1. Appellant Benguet Consolidated, Inc. did not dispute the power of the appellee ancillary
administrator to gain control and possession of all assets of the decedent within the jurisdiction of
the Philippines. Nor could it. Such a power is inherent in his duty to settle her estate and satisfy
the claims of local creditors.5 As Justice Tuason speaking for this Court made clear, it is a
"general rule universally recognized" that administration, whether principal or ancillary, certainly
"extends to the assets of a decedent found within the state or country where it was granted," the
corollary being "that an administrator appointed in one state or country has no power over
property in another state or country."6

It is to be noted that the scope of the power of the ancillary administrator was, in an earlier case,
set forth by Justice Malcolm.
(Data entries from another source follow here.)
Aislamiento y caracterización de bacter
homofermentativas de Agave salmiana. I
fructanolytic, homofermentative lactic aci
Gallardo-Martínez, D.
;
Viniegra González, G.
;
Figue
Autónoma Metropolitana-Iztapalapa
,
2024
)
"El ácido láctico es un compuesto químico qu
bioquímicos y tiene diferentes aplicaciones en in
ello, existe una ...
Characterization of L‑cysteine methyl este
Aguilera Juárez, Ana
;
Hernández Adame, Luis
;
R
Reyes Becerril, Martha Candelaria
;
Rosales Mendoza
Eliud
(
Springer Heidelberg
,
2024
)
Thus: "It is often necessary to have more than one administration of
an estate. When a person dies intestate owning property in the country of his domicile as well as
in a foreign country, administration is had in both countries. That which is granted in the
jurisdiction of decedent's last domicile is termed the principal administration, while any other
administration is termed the ancillary administration. The reason for the latter is because a grant
of administration does not ex proprio vigore have any effect beyond the limits of the country in
which it is granted. Hence, an administrator appointed in a foreign state has no authority in the
[Philippines]. The ancillary administration is proper, whenever a person dies, leaving in a country
other than that of his last domicile, property to be administered in the nature of assets of the
deceased liable for his individual debts or to be distributed among his heirs."7

It would follow then that the authority of the probate court to require that ancillary administrator's
right to "the stock certificates covering the 33,002 shares ... standing in her name in the books of
[appellant] Benguet Consolidated, Inc...." be respected is equally beyond question. For appellant
is a Philippine corporation owing full allegiance and subject to the unrestricted jurisdiction of local
courts. Its shares of stock cannot therefore be considered in any wise as immune from lawful
court orders.

Our holding in Wells Fargo Bank and Union v. Collector of Internal Revenue 8 finds application. "In
the instant case, the actual situs of the shares of stock is in the Philippines, the corporation being
domiciled [here]." To the force of the above undeniable proposition, not even appellant is
insensible. It does not dispute it. Nor could it successfully do so even if it were so minded.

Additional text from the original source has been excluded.